» DATA EXCERPT
────────────────

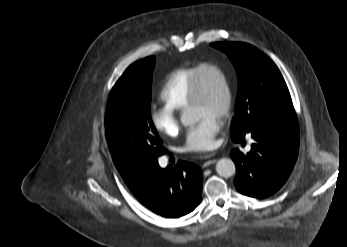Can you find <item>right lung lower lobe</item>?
<instances>
[{"label":"right lung lower lobe","mask_w":347,"mask_h":247,"mask_svg":"<svg viewBox=\"0 0 347 247\" xmlns=\"http://www.w3.org/2000/svg\"><path fill=\"white\" fill-rule=\"evenodd\" d=\"M127 185L134 196L153 212L167 218H179L199 205L202 173L193 163L179 161L176 168L167 166L162 169L157 161L140 168Z\"/></svg>","instance_id":"obj_1"}]
</instances>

────────────────

» ASSIGNED TASK
Write out the material exactly as it stands, omitting every picture.

» TASK RESPONSE
Can you find <item>right lung lower lobe</item>?
<instances>
[{"label":"right lung lower lobe","mask_w":347,"mask_h":247,"mask_svg":"<svg viewBox=\"0 0 347 247\" xmlns=\"http://www.w3.org/2000/svg\"><path fill=\"white\" fill-rule=\"evenodd\" d=\"M127 185L134 196L153 212L167 218H179L199 205L202 173L193 163L179 161L176 168L167 166L162 169L157 161L140 168Z\"/></svg>","instance_id":"obj_1"}]
</instances>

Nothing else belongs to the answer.